Customized opencl code

#Introduction There are several reasons that may convince you that writing your own openCL code could be more appealing than purely relying on the package compiler:

The functions you need are not available in the package
The performance of the compiled code does not meet the requirement
You are familar with openCL and would like to work with openCL code directly

Rather than the traditional boring and painful programming procedure for the openCL language, writing your own code in R is fairly simple: just provide the package your code and the package will set up everything for you. The package also provide a template-like feature to relieve you from the annoying argument type consistency problem. If you are not familar with the openCL language, there are tons of great introductions on the internet, please read them first and make sure you have the basic concept of the openCL before you read the next section.

#Example It is alway good to start the tutorial with the simplest example, let’s suppose we want to compute A+B where A and B are both vector.

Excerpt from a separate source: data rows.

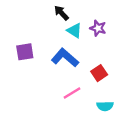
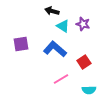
black arrow: (61, 13) -> (52, 11), turned -32

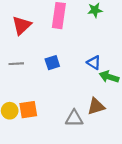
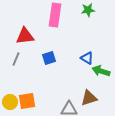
red triangle: (22, 25) -> (25, 36), moved, turned 36
gray line: (16, 64) -> (16, 59), turned -64

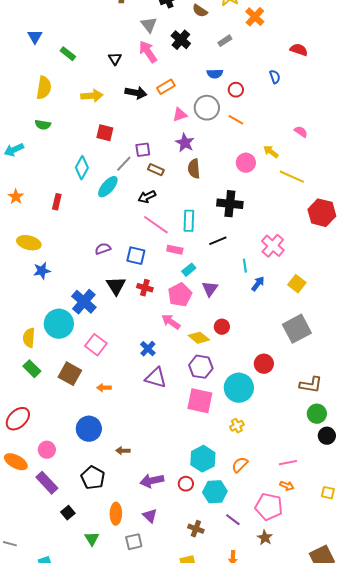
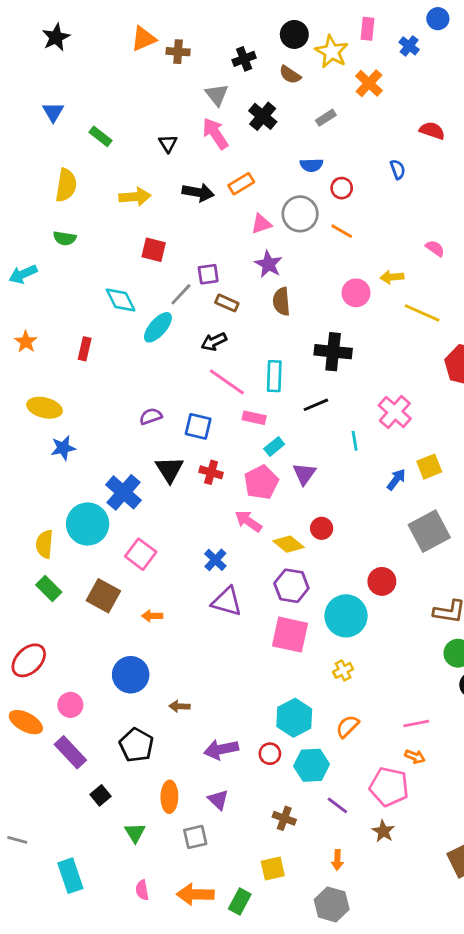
yellow arrow: (271, 152) -> (392, 277), turned -42
cyan diamond: (82, 168) -> (121, 300), turned -55
blue arrow: (258, 284) -> (396, 479), moved
yellow square: (297, 284) -> (429, 467), turned 30

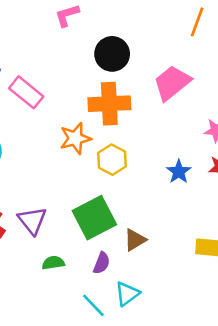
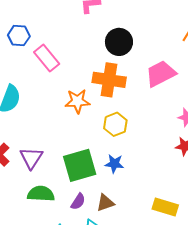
yellow hexagon: (112, 160) -> (115, 124), moved
blue star: (179, 172) -> (114, 164), moved, turned 30
brown triangle: (135, 240) -> (105, 203), moved
green semicircle: (53, 263) -> (41, 194), size x1.5

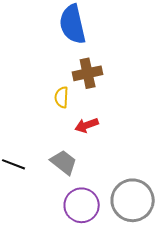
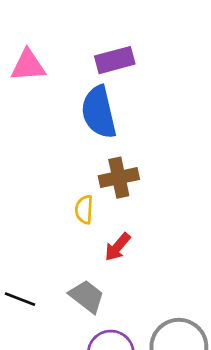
red arrow: (87, 125) -> (117, 247), turned -30

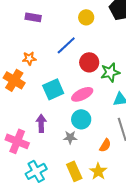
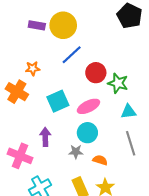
yellow circle: (86, 17) -> (63, 25), moved, size x1.6
green star: (110, 72) -> (118, 83), turned 30
orange semicircle: (105, 145) -> (100, 160), moved, turned -104

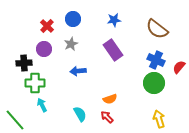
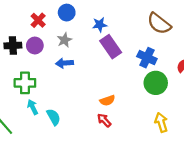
blue star: (114, 20) -> (100, 25), moved
blue cross: (156, 60) -> (147, 58), moved
black cross: (24, 63) -> (13, 46), moved
blue arrow: (78, 71) -> (65, 63), moved
cyan semicircle: (80, 114) -> (54, 117), moved

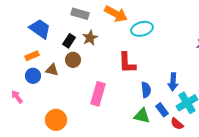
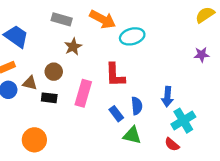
black rectangle: (69, 41) -> (49, 98), moved, turned 64
pink rectangle: (98, 94) -> (83, 93), moved
blue rectangle: (162, 110) -> (116, 114), moved

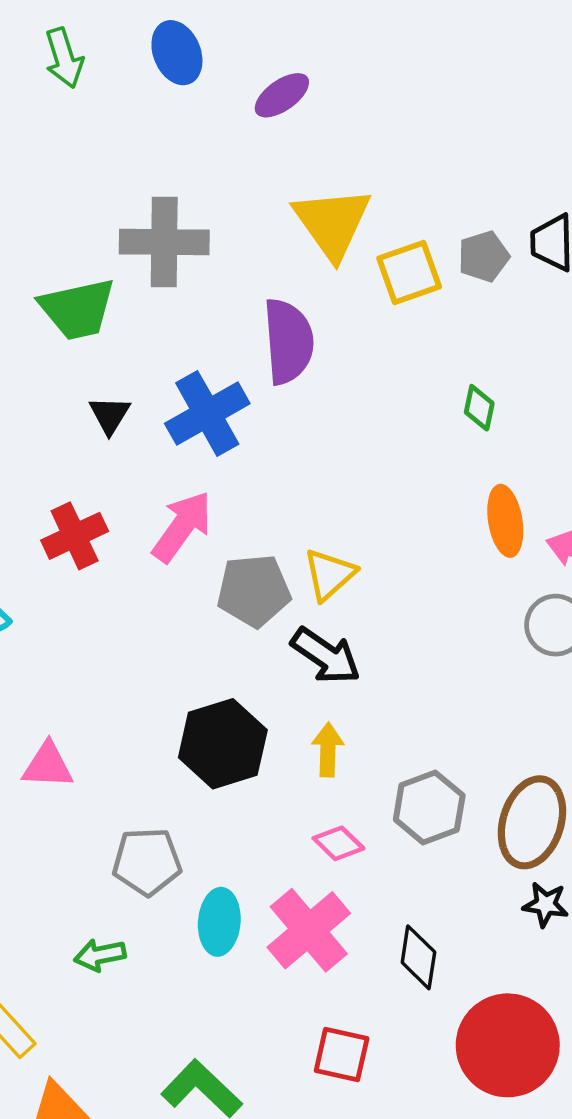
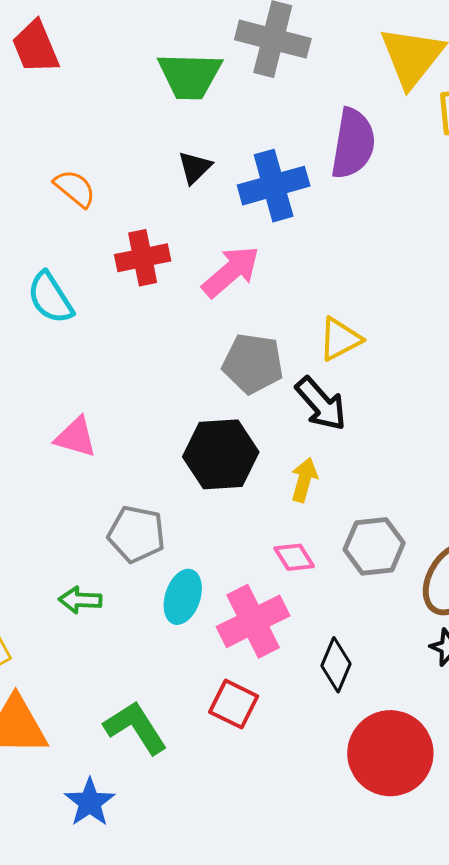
gray pentagon: (254, 591) -> (253, 364), moved
red square: (342, 1055) -> (234, 704), moved

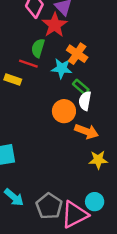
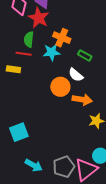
green rectangle: (81, 87) -> (85, 55), moved
white semicircle: (85, 101) -> (76, 75), turned -49
gray pentagon: (49, 206) -> (64, 167), turned 30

If we use the native openCL code to write it, it would be.

#The kernel code
src="
kernel void vecAdd(global double* A, global double* B, global double* res){
uint id=get_global_id(0);
res[id]=A[id]+B[id];
}
"
#check and set the device
getDeviceList()
#> No device has been found, please make sure the computer has a graphic card or the driver has been properly installed.
#> Hint:
#> For CPU, you can install the intel's / ATI's graphic driver for the intel's / AMD's CPU respectively.
#> For GPU, you need to download the graphic driver from your vendor's website.
#> No device has been found!
#> NULL
setDevice(1)
#> No device has been found!
#> NULL
#Data preparation
n=1000
A=runif(n)
B=runif(n)
#Send the data to the device
#The argument type and device are optional
A_dev=gpuMatrix(A,type="double",device = 1)
#> No device has been found!
B_dev=gpuMatrix(B,type="double",device = 1)
#> No device has been found!
#Create an empty vector to store the result
res_dev=gpuEmptMatrix(row=n,col=1,type="double",device = 1)
#> No device has been found!

#Call the kernel function to excute the code
#No return value
.kernel(src = src,kernel="vecAdd",parms=list(A_dev,B_dev,res_dev),.device = 1,.globalThreadNum = n)
#> No device has been found!
#> NULL

#retrieve the data and convert it into a vector
res_dev=download(res_dev)
res=as.vector(res_dev)

#Check the error
range(res-A-B)
#> [1] NA NA

As you see here, working with the openCL code in gpuMagic is very similar to working with the C++ code in Rcpp. The major difference is that you need to send and retrieve the data before and after the code excution. The .kernel function does not have any return value since the S4 class gpuMatrix contains a pointer, it is able to retrieve the final result after the code has been excuted. Please note that the .kernel function would not block your console, so you can continue to excute the code in the next line immediately as long as you don’t call the download function.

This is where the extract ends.